Because the price, you could get 2 bars of chocolate for every pound of fruit. You could view this as the
relative price, this right over here is the relative price of fruit in this example. It's telling you the
opportunity cost, it's telling you how much fruit cost in terms of chocolate bars. Regardless, that number
is fairly straight forward, it was just a 2. Minus 2 times the quantity of fruit. This is fairly straight forward
to plot. If the quantity of fruit it 0, our quantity of chocolate is 20. This is going to be 20 over here. This is
20 and this is going to be 10. This is 15, this is 5. This is a point on our budget line right over there. There
is multiple ways that you could think about this. One way you could say is if you buy no chocolate, if the
quantity of chocolate is 0, what is going to be the quantity of fruit? Then you could solve this or you
could just say, "Look, if I have $20 a month" then I'm going to spend it all on fruit. "I can buy 10 pounds
of fruit." So to say that this right over here is 10. Let's say this right over here is 10, this is 5, so this is
also on our budget line and every point in between is going to be on our budget line. Every point in
between is going to be on our budget line. Another way you could have done this and this comes
straight out of kind of your typical algebra 1 course. You could say, in this case, if you view this as the Y
axis, you say your Y interceptor, you say, "My chocolate quantity interceptor is 20" and then my slop is
negative 2. "My slope is negative 2." For every extra pound of fruit I buy I have to give up 2 pounds of
chocolate. You could also view this as the opportunity cost of fruit. You see this slope as we go forward,
if we buy one more pound quantity of fruit we're giving up 2 bars of chocolate. One statement I did just
make, I said every point on this line is a possibility and I can only say that if we assume that both of
these goods are divisible goods which means we can buy arbitrarily small amounts of it, that we could
buy 10th of a bar of chocolate on average especially. Or we could buy 100th of a pound of fruit. If they
weren't divisible, they're indivisible then only the whole quantities would be the possibility points. We'll
just assume they're divisible, especially even if the store only sells indivisible bars of chocolate. If you
buy one bar of chocolate every 4 months, on average you're buying .25 bars of chocolate per month.
Even that, on average, almost anything, almost anything here is divisible. This line right over here shows
all of the combinations we can buy. All of the combinations of the divisible goods we could buy if we
spend all of our money. That right over there is our budget line. That is our budget line. That is our
budget line. And any combination out here is unaffordable. We don't have enough money for that. Any
combination down here is affordable. Actually, we would end up with extra money if we're below the
budget line. This isn't all that different than what we saw with the production possibilities frontier.
Remember, we had a curve that really showed all of the if we were producing 2 goods, what
combinations of goods we could produce. Anything on that curve for the productions possibility frontier
was efficient. Anything outside of it was unattainable and anything inside was attainable but inefficient.

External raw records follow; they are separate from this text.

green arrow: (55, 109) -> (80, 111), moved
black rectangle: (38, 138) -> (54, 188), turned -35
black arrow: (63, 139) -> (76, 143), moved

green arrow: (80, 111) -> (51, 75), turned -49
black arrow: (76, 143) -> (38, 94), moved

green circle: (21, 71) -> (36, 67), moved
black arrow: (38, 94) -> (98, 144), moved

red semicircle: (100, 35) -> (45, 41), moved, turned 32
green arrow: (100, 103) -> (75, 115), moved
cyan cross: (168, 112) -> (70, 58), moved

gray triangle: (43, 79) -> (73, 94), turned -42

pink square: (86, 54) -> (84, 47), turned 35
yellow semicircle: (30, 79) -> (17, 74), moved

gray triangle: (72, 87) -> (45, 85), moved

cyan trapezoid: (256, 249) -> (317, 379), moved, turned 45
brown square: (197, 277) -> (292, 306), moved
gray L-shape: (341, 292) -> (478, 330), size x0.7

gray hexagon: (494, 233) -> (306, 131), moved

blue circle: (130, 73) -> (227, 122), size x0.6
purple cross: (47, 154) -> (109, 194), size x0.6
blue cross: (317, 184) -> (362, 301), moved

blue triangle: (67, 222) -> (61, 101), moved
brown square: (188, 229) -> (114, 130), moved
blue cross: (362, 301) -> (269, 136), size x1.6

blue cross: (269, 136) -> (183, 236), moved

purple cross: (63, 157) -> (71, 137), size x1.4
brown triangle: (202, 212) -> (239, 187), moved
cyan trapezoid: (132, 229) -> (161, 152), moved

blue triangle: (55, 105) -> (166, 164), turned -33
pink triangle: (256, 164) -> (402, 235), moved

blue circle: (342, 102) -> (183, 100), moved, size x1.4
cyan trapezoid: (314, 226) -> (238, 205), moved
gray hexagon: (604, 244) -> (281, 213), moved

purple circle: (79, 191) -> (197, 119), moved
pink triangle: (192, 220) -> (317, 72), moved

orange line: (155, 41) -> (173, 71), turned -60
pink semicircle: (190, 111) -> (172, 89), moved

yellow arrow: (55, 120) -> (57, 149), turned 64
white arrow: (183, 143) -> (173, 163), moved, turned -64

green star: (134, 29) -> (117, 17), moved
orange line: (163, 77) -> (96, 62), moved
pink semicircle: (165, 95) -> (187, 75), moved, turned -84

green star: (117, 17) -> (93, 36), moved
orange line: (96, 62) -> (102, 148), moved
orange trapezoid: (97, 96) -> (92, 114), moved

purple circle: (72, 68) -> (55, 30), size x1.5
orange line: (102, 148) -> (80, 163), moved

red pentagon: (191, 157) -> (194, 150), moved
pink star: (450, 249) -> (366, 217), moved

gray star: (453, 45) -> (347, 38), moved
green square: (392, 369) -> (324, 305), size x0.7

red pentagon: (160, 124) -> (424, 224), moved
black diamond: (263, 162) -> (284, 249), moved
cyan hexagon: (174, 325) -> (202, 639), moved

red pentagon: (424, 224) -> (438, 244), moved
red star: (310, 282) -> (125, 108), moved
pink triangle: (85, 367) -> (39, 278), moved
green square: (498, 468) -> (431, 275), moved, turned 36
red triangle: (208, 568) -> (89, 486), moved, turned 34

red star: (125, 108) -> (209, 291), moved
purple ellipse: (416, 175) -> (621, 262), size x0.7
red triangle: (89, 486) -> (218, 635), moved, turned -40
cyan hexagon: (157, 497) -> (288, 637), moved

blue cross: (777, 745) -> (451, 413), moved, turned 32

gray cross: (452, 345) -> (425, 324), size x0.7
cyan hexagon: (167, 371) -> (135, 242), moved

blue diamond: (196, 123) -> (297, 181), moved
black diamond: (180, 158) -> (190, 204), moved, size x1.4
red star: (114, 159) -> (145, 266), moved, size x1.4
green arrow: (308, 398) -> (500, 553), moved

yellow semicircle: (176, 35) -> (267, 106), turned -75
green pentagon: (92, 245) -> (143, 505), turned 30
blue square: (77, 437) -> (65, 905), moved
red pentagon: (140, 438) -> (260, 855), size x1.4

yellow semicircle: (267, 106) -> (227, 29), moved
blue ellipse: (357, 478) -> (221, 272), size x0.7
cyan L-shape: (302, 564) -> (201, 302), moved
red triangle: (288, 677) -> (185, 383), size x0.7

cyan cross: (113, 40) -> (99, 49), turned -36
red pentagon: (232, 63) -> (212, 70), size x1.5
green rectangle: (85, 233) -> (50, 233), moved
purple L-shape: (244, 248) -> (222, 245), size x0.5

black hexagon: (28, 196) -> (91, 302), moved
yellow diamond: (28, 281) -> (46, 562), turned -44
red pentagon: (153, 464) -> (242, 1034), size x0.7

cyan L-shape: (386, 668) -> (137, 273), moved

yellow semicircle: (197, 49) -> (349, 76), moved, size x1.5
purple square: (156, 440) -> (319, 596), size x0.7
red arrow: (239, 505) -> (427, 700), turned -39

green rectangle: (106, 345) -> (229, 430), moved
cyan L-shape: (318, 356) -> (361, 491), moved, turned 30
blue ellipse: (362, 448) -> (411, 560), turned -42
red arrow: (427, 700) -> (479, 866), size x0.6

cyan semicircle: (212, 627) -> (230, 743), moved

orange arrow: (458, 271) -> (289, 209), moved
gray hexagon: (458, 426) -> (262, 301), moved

The slope of the budget line is a crucial concept in microeconomics. It represents the rate at which a
consumer can trade one good for another while maintaining the same level of utility. The slope of the
budget line is determined by the relative prices of the two goods and the consumer's income.

A steep slope indicates that the price of one good is relatively high compared to the other, while a
shallow slope indicates that the price of one good is relatively low compared to the other. The slope of
the budget line also determines the consumer's optimal consumption bundle, which is the combination
of goods that maximizes their utility subject to their budget constraint.

A change in the relative price of the two goods will cause the budget line to rotate around the intercept
on the y-axis, changing the slope and the optimal consumption bundle.

A change in income will cause the budget line to shift parallel to itself, changing the intercepts on both
axes but not the slope or the optimal consumption bundle.